In late September 1888, Elisabeth returned once more to 32 Flower and Dean Street after she and Michael Kidney had what Catherine Lane described as “words.” By now, Elisabeth was accustomed to these cyclical separations. She gathered her possessions and spoke to a neighbor, a “Mrs. Smith,” whom she asked to look after a Swedish hymnbook while she was away.19 Possessions of value were never safe in a lodging house, and 32 Flower and Dean Street was no different.

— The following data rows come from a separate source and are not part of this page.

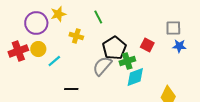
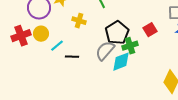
red square: (147, 45) -> (150, 30), turned 32
cyan diamond: (135, 77) -> (121, 62), moved
black line: (71, 89) -> (72, 57), moved

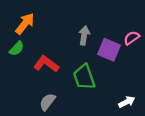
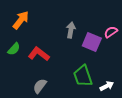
green semicircle: (17, 49) -> (14, 49), moved
green trapezoid: (84, 77) -> (83, 76), moved

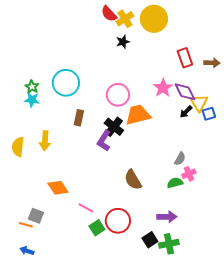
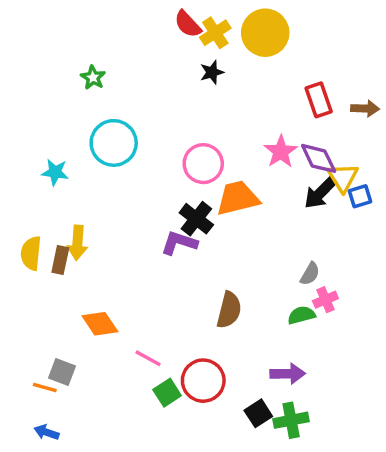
green star: (32, 87) -> (93, 77), moved
black arrow: (186, 112) -> (320, 193), size x1.5
brown rectangle: (79, 118) -> (60, 260), moved
purple L-shape: (104, 141) -> (179, 243), turned 75
brown semicircle: (133, 180) -> (229, 310), turned -135

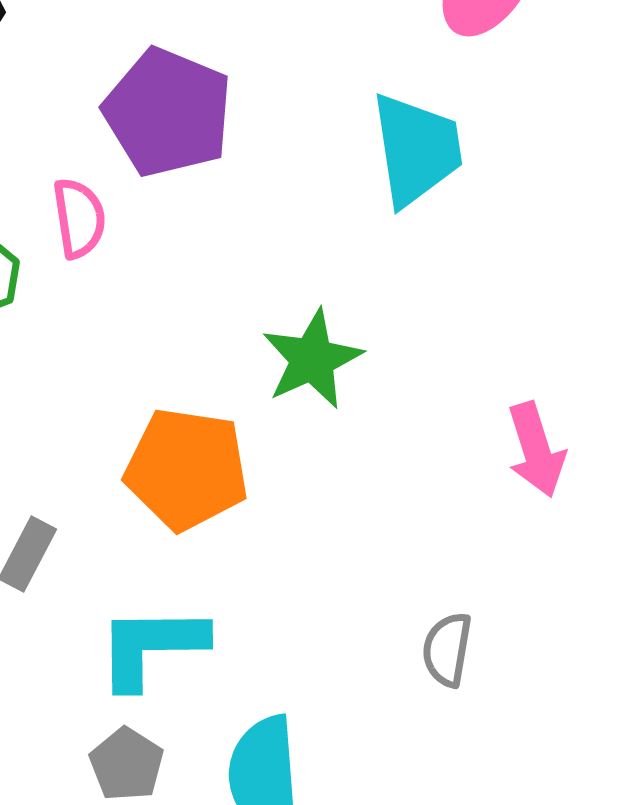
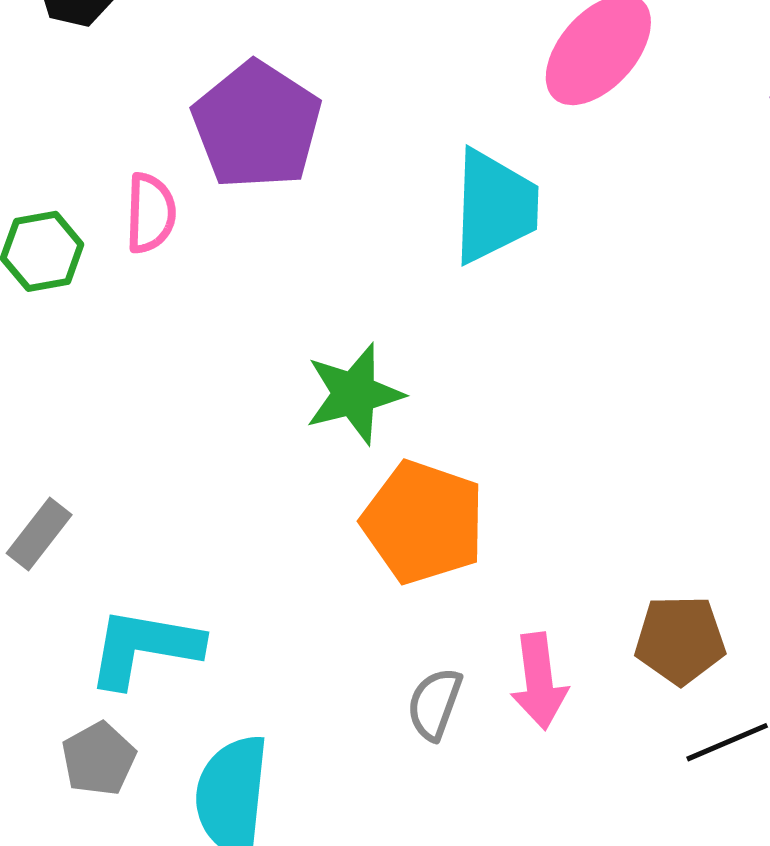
pink arrow: (536, 450) -> (539, 681), moved
orange pentagon: (187, 469) -> (423, 522), moved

It was here, on the twenty-sixth, where the social reformer Thomas Barnardo claimed to have encountered her in the communal kitchen, along with several other women. As a campaigner for children’s welfare, Barnardo had come to speak with the women about their experiences with children in lodging houses and how their lot might be improved. Instead, the female residents were more eager to discuss the Whitechapel murders, about which they “seemed thoroughly frightened.” At one point, a “poor creature who had evidently been drinking exclaimed somewhat bitterly; we’re all up to no good and no one cares what becomes of us. Perhaps some of us will be killed next! If anybody had helped the likes of us years ago we would have never come to this!”20 With hindsight, Barnardo claimed that he believed the woman who spoke those words might very well have been Elisabeth Stride. In truth, they all might have been Elisabeth Stride, and certainly Elisabeth strove to be all of those women—everyone and no one. She was anonymous: a woman with a mutable story, a changeable history, someone who had recognized that the world didn’t care about her, and chose to use that as a weapon in order to survive.